Et la France dans tout ça? Comme les sitcoms, le soap est un genre méprisé parce que jamais analysé et sans cesse comparé aux autres séries que sont Les Sopranos, Six Feet Under ou The Wire. Cette comparaison ne répond à aucune logique parce qu’il y autant de différences entre un soap et une « série » normale qu’entre Mireille Mathieu et Nirvana.
France 2 s’est lancée dans l’aventure il y a quelques années avec Cap des pins en 1998. La série a connu un joli succès mais à tardé à trouver ses marques provoquant son annulation après tout de même 280 épisodes. France 3 retente l’expérience à l’été 2004 en lançant Plus belle la vie. L’action se situe à Marseille dans le quartier imaginaire du Mistral où on suit les aventures des Marci, des Torres, des Fremont. Au début, la chaîne ne veut pas reconnaître qu’elle veut faire un soap. Elle préfère le terme de « feuilleton quotidien ». N’importe qui s’y connaissant en série sait ce qui se cache derrière. Elle commence par raconter des histoires du quotidien, banales!!!! La sauce ne prend pas. Pourquoi? Le public français connaît les codes du soap plus qu’il ne connaît les codes des séries. Il ne veut pas de véracité, il veut du délire, de la folie, des histoires qui n’ont aucun sens. Et surtout, il ne veut pas du « réel » à 20h le soir, en rentrant du travail. Pour ça, il a le JT sur les autres chaînes. La chaîne voit se profiler un échec retentissant et change de cap.

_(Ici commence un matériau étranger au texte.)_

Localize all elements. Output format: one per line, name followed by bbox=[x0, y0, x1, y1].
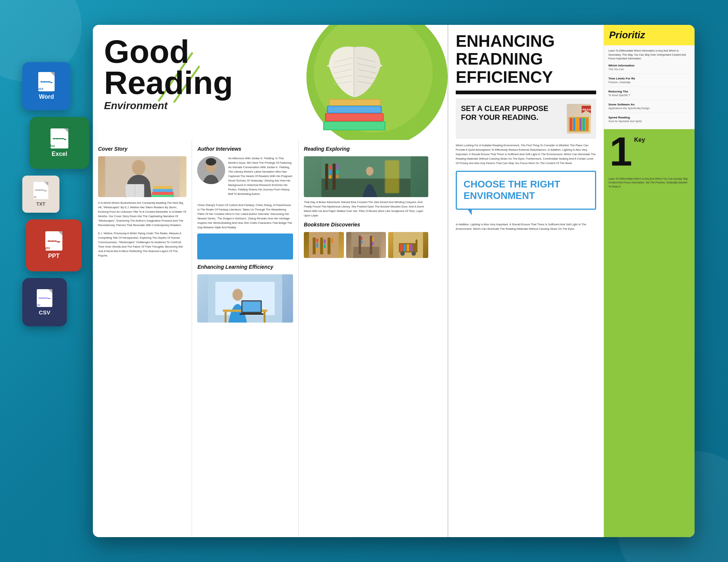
svg-rect-85 bbox=[576, 118, 579, 131]
choose-env-box: CHOOSE THE RIGHT ENVIRONMENT bbox=[456, 171, 596, 209]
svg-rect-47 bbox=[336, 170, 338, 174]
document-header: Good Reading Environment bbox=[93, 25, 448, 140]
main-document: Good Reading Environment bbox=[93, 25, 695, 537]
excel-file-icon[interactable]: .xlsx Excel bbox=[30, 117, 89, 169]
sidebar-item-2-title: Time Limits For Re bbox=[608, 77, 690, 80]
author-interviews-title: Author Interviews bbox=[197, 146, 293, 152]
svg-point-49 bbox=[366, 167, 373, 176]
enhancing-learning-title: Enhancing Learning Efficiency bbox=[197, 264, 293, 270]
cover-story-column: Cover Story bbox=[93, 140, 192, 537]
bookstore-img-1 bbox=[304, 232, 344, 258]
svg-rect-65 bbox=[358, 236, 361, 254]
sidebar-header-text: Prioritiz bbox=[609, 29, 645, 40]
ppt-label: PPT bbox=[48, 253, 59, 259]
txt-label: TXT bbox=[36, 201, 46, 207]
choose-env-title: CHOOSE THE RIGHT ENVIRONMENT bbox=[464, 179, 588, 202]
sidebar-item-1-title: Which Information bbox=[608, 64, 690, 67]
svg-rect-68 bbox=[370, 236, 372, 254]
document-left-area: Good Reading Environment bbox=[93, 25, 448, 537]
enhancing-title-area: ENHANCING READNING EFFICIENCY bbox=[448, 25, 604, 86]
svg-rect-34 bbox=[225, 312, 227, 323]
enhancing-line1: ENHANCING bbox=[456, 32, 596, 50]
sidebar-intro: Learn To Differentiate Which Information… bbox=[604, 45, 695, 129]
svg-rect-87 bbox=[582, 118, 585, 131]
sidebar-item-4: Some Software An Applications Are Specif… bbox=[608, 103, 690, 113]
svg-rect-76 bbox=[410, 244, 413, 251]
svg-rect-86 bbox=[579, 118, 582, 131]
csv-label: CSV bbox=[39, 309, 51, 316]
bookstore-title: Bookstore Discoveries bbox=[304, 222, 428, 228]
cover-story-title: Cover Story bbox=[98, 146, 186, 152]
cover-story-image bbox=[98, 156, 186, 197]
ppt-file-icon[interactable]: .pptx PPT bbox=[26, 219, 82, 271]
word-file-icon[interactable]: .docx Word bbox=[22, 62, 71, 110]
svg-rect-23 bbox=[153, 186, 172, 189]
svg-rect-88 bbox=[586, 118, 588, 131]
sidebar-item-5: Speed Reading Such As Spreeder And Sprit… bbox=[608, 116, 690, 122]
three-column-body: Cover Story bbox=[93, 140, 448, 537]
book-stack-image bbox=[321, 36, 388, 133]
sidebar-green-bottom: Learn To Differentiate Which Is Key And … bbox=[604, 173, 695, 538]
svg-rect-38 bbox=[240, 313, 264, 315]
bookstore-img-3 bbox=[388, 232, 428, 258]
cover-story-para2: E.J. Mellow, Previously A Writer Flying … bbox=[98, 231, 186, 258]
blue-decorative-box bbox=[197, 233, 293, 259]
svg-rect-58 bbox=[324, 239, 326, 244]
author-para2: Chloe Zhang's Fusion Of Culture And Fant… bbox=[197, 203, 293, 230]
file-icons-sidebar: .docx Word .xlsx Excel bbox=[22, 62, 89, 326]
svg-rect-55 bbox=[316, 243, 318, 248]
svg-rect-5 bbox=[326, 114, 383, 121]
svg-rect-56 bbox=[316, 248, 318, 252]
svg-rect-46 bbox=[336, 164, 338, 169]
far-right-sidebar: Prioritiz Learn To Differentiate Which I… bbox=[604, 25, 695, 537]
svg-rect-57 bbox=[320, 238, 323, 254]
enhancing-efficiency-section: ENHANCING READNING EFFICIENCY SET A CLEA… bbox=[448, 25, 604, 537]
svg-rect-67 bbox=[361, 241, 362, 244]
svg-rect-37 bbox=[243, 301, 261, 312]
svg-rect-44 bbox=[329, 175, 331, 179]
svg-rect-61 bbox=[331, 238, 333, 243]
sidebar-item-4-title: Some Software An bbox=[608, 103, 690, 106]
bookstore-images bbox=[304, 232, 428, 258]
txt-file-icon[interactable]: .txt TXT bbox=[22, 176, 59, 213]
svg-rect-60 bbox=[328, 238, 331, 254]
csv-file-icon[interactable]: .csv CSV bbox=[22, 278, 67, 326]
svg-point-32 bbox=[233, 289, 243, 301]
enhancing-line2: READNING bbox=[456, 50, 596, 68]
big-number-area: 1 Key bbox=[604, 129, 695, 173]
header-subtitle: Environment bbox=[104, 100, 233, 112]
reading-exploring-text: That Day, A Brave Adventurer Named Elsa … bbox=[304, 200, 428, 218]
key-label: Key bbox=[634, 137, 645, 143]
reading-exploring-title: Reading Exploring bbox=[304, 146, 428, 152]
svg-rect-3 bbox=[328, 107, 381, 112]
svg-rect-64 bbox=[353, 247, 379, 258]
svg-rect-54 bbox=[316, 239, 318, 242]
excel-label: Excel bbox=[52, 151, 67, 157]
svg-point-20 bbox=[132, 160, 145, 175]
svg-text:READ: READ bbox=[582, 108, 591, 111]
sidebar-header: Prioritiz bbox=[604, 25, 695, 45]
header-title-line1: Good bbox=[104, 36, 233, 67]
purpose-box: SET A CLEAR PURPOSE FOR YOUR READING. RE… bbox=[456, 99, 596, 139]
reading-column: Reading Exploring bbox=[299, 140, 433, 537]
word-label: Word bbox=[39, 94, 54, 100]
svg-rect-69 bbox=[372, 238, 373, 241]
black-divider bbox=[456, 91, 596, 94]
learning-efficiency-image bbox=[197, 274, 293, 323]
svg-rect-26 bbox=[151, 195, 174, 197]
svg-rect-75 bbox=[407, 244, 409, 251]
author-para1: An Afternoon With Jordan K. Fielding: In… bbox=[228, 156, 293, 196]
svg-point-29 bbox=[206, 158, 216, 166]
sidebar-item-2-text: Practice, Gradually bbox=[608, 81, 690, 84]
cover-story-para1: In A World Where Bookshelves Are Constan… bbox=[98, 201, 186, 228]
sidebar-item-1-text: This You Can bbox=[608, 68, 690, 71]
svg-rect-74 bbox=[403, 244, 406, 251]
sidebar-item-4-text: Applications Are Specifically Design bbox=[608, 107, 690, 110]
svg-rect-73 bbox=[400, 244, 403, 251]
svg-rect-59 bbox=[324, 244, 326, 248]
svg-rect-7 bbox=[324, 122, 384, 130]
svg-rect-1 bbox=[329, 100, 380, 105]
purpose-text: SET A CLEAR PURPOSE FOR YOUR READING. bbox=[461, 104, 562, 122]
header-title-line2: Reading bbox=[104, 67, 233, 98]
sidebar-item-3-text: To Read Specific T bbox=[608, 94, 690, 97]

Une refonte de l’équipe des scénaristes est faite et les histoires changent. Aujourd’hui, on voit des histoires de meurtre, de psychopathes,… Le public ne s’y trompe pas: l’audience double, voire triple et la série atteint aujourd’hui 20-25% de PDM. Un vrai succès qui ne se dément pas.
Les autres chaînes ont bien tenté de réitéré l’exploit mais tous, de Paris 16ème à Cinq soeurs en passant par Pas de secrets entre nous, ont péri sur l’autel de l’audimat!!!
Face à cette présentation que j’ai voulu détaillée, je souhaiterais terminer en rappelant l’importance du genre. C’est dans le soap que sont nées les séries telles qu’on les connaît aujourd’hui. N’oublions pas que jusqu’à la fin des années 70, la programmation en télé est « basiquement » séparée en deux. Dans la journée, on propose des programmes réservées à ces dames qui restent au foyer, des programmes comme le soap; le soir, « monsieur » rentre à la maison et la télé lui est « dévouée » avec des programmes adaptés. Mais durant les années 70, les femmes reprennent de plus en plus le chemin du travail hors de la maison et il faut que les programmes s’adaptent. Et afin que tout le monde s’y retrouve, on emprunte aux soaps certains des codes qui lui sont propres et qu’on ne retrouve que très rarement dans les séries de prime time, notamment le côté chorale des séries et surtout le côté feuilletonnant si répandu aujourd’hui. On avait déjà eu une tentative « hybride » qui s’appelait Peyton Place mais le vrai démarrage se fait avec Dallas (1978-1991). S’en suivront une quantité de prime time soap durant les années 80. Mais surtout, ces codes vont se répandre dans toutes les autres séries jusqu’à ce qu’un auteur en face la marque des séries de qualités du début des années 80 et qui posera les bases des grandes séries encore aujourd’hui. Ce brillant scénariste s’appelle Steven Bochco et sa série Hill Street Blues fait date. Suivront St Elsewhere ou L.A Law.
Aujourd’hui, le genre est en perdition. les survivants sont rares et seuls les programmes s’exportant très bien à l’étranger se maintiennent en vie.
L’annulation de la série la plus ancienne Guilding Light suivie peu après par All my children nous a fait comprendre que l’on changeait d’époque. Les modes de consommation de la télé ont considérablement changé et le public pour lequel le genre a été construit n’est plus assez nombreux de son écran. Surtout, le soap a raté le coche de la modernisation des séries et n’a pas su adapter ses histoires et la façon de se construire.
C’est bien dommage car, quoi qu’on pense de ce type de séries, il serait dommage de voir s’éteindre le genre le plus ancien de la télévision.